Recorded data:
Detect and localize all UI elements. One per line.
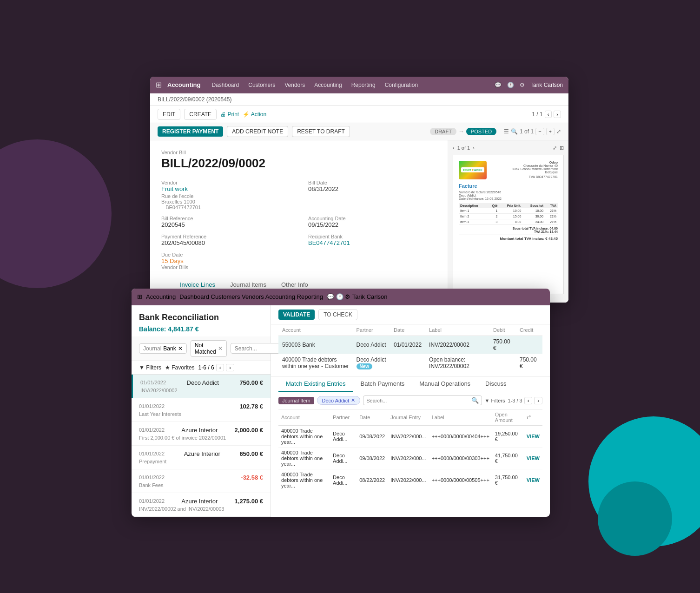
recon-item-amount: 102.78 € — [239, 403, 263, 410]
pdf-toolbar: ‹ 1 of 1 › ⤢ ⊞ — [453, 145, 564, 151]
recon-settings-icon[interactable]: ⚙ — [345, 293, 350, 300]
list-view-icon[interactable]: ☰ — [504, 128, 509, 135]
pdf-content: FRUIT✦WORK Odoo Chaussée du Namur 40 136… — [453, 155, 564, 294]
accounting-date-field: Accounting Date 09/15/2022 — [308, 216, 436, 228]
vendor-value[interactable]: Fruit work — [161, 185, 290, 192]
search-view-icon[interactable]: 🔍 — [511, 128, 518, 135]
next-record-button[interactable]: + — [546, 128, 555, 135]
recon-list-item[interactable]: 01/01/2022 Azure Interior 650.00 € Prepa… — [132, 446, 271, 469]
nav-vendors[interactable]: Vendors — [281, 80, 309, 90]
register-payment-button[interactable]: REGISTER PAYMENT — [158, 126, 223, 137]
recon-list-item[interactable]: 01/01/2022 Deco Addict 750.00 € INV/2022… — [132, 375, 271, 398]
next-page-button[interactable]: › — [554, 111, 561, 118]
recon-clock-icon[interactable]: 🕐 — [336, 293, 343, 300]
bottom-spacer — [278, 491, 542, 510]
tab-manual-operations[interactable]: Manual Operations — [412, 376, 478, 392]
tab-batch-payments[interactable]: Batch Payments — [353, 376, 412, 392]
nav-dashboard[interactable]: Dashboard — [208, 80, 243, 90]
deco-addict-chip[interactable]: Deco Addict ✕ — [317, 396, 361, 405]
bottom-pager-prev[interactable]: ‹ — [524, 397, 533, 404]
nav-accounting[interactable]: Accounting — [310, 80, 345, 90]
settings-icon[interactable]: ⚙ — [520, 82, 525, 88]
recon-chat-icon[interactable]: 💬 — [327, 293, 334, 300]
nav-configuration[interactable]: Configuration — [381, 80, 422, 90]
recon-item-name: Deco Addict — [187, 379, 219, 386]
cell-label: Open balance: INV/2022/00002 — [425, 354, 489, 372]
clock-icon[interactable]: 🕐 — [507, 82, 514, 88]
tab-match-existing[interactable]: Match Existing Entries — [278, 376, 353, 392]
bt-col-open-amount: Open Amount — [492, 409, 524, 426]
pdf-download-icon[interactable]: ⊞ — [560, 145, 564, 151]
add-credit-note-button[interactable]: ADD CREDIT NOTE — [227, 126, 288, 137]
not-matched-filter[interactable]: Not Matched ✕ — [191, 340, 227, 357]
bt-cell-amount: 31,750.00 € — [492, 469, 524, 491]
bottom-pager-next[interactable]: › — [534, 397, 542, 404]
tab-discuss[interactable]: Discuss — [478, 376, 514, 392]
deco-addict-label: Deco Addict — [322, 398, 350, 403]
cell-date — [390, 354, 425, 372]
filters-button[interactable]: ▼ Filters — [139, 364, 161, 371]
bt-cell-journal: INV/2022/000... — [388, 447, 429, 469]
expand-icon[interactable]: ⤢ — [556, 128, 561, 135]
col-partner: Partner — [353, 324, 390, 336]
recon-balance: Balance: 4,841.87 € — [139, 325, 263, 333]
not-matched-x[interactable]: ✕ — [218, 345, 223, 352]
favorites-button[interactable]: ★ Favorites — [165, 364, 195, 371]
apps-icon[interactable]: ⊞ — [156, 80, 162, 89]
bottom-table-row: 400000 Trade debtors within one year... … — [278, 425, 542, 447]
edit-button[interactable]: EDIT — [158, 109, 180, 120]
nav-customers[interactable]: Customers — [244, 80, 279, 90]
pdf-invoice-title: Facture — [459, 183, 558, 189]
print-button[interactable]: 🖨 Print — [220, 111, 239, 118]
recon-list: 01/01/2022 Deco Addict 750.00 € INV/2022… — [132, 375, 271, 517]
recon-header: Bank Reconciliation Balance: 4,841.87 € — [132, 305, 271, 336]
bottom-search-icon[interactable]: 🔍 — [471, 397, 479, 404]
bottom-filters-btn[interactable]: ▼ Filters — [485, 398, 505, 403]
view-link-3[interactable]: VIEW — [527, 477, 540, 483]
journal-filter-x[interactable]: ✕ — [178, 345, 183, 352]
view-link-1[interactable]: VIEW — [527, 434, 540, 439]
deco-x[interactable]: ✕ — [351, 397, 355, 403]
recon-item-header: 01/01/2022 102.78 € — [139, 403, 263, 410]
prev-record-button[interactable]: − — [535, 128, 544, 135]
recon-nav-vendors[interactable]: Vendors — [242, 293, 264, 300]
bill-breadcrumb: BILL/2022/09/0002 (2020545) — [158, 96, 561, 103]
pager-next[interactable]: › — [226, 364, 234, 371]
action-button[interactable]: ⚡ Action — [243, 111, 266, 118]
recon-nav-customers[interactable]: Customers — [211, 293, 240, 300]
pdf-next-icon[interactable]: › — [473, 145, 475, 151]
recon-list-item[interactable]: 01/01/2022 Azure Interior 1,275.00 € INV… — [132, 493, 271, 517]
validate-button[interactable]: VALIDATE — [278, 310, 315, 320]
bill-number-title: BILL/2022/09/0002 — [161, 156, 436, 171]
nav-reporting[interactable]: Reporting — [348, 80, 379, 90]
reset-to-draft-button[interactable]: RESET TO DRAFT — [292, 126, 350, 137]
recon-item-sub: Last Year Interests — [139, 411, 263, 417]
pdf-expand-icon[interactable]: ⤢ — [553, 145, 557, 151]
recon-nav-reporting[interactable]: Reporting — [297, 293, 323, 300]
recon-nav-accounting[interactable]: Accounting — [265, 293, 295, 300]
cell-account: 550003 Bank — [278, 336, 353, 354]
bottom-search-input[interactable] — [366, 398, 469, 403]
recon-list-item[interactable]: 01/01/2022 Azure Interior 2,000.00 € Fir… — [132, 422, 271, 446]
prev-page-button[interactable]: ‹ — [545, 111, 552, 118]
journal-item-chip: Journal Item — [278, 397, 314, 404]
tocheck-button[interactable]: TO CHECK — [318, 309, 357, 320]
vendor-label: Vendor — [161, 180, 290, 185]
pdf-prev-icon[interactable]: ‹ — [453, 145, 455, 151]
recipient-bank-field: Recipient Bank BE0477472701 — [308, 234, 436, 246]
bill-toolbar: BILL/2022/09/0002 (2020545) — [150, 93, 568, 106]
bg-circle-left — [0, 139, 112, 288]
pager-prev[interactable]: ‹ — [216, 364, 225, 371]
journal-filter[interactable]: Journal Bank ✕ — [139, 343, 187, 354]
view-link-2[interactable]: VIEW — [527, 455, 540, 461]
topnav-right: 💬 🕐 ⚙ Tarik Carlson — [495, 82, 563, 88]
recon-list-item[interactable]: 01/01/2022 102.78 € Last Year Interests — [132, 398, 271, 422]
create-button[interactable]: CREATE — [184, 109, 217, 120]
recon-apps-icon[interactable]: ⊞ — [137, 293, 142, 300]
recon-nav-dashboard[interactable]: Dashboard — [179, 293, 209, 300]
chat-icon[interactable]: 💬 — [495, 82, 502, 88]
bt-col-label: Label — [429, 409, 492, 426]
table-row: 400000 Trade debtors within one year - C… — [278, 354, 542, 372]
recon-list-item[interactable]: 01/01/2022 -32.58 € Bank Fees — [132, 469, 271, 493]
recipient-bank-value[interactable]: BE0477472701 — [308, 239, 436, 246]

Work item:
Pull every line containing the word "Azure" out of the entries above.

Answer box:
recon-list-item[interactable]: 01/01/2022 Azure Interior 650.00 € Prepa… — [132, 446, 271, 469]
recon-list-item[interactable]: 01/01/2022 Azure Interior 1,275.00 € INV… — [132, 493, 271, 517]
recon-list-item[interactable]: 01/01/2022 Azure Interior 2,000.00 € Fir… — [132, 422, 271, 446]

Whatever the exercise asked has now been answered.